:: WHAT IS REQUIRED ::
Look through the lines below for the word "рукопись", and copy every line that has it.

:: MATERIAL PROVIDED ::
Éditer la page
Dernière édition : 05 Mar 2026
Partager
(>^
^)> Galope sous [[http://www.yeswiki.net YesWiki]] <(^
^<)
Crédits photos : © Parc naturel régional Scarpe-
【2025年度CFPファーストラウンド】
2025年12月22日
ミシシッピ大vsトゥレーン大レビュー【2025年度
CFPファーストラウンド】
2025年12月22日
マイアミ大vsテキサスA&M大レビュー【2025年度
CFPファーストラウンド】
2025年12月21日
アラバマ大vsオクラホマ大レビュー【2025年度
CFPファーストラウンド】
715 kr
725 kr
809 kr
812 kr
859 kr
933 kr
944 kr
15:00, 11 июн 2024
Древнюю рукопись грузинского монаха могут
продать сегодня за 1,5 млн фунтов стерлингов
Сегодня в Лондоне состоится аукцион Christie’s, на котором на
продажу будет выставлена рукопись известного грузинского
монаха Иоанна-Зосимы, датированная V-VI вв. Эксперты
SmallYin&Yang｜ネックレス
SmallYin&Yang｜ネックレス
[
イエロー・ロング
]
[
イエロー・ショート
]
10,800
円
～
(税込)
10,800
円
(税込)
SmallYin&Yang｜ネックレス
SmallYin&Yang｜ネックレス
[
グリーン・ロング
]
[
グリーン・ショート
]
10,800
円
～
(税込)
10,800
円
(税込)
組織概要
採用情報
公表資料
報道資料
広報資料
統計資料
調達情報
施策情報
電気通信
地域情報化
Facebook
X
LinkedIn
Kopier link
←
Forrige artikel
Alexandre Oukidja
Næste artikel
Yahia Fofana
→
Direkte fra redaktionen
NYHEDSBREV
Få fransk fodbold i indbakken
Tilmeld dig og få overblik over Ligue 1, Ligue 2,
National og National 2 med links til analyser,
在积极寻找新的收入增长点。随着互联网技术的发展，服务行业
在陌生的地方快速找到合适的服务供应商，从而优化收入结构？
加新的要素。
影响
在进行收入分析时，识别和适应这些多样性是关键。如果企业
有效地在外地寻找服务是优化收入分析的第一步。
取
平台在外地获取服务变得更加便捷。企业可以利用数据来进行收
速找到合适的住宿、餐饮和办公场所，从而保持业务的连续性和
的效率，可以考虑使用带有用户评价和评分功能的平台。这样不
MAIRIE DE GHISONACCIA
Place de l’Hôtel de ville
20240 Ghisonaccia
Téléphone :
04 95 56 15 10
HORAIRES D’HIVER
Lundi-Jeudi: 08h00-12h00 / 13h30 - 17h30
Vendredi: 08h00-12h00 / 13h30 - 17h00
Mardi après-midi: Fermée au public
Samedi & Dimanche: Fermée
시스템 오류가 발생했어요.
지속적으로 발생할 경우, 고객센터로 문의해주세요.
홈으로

:: FINAL ANSWER ::
Древнюю рукопись грузинского монаха могут
продажу будет выставлена рукопись известного грузинского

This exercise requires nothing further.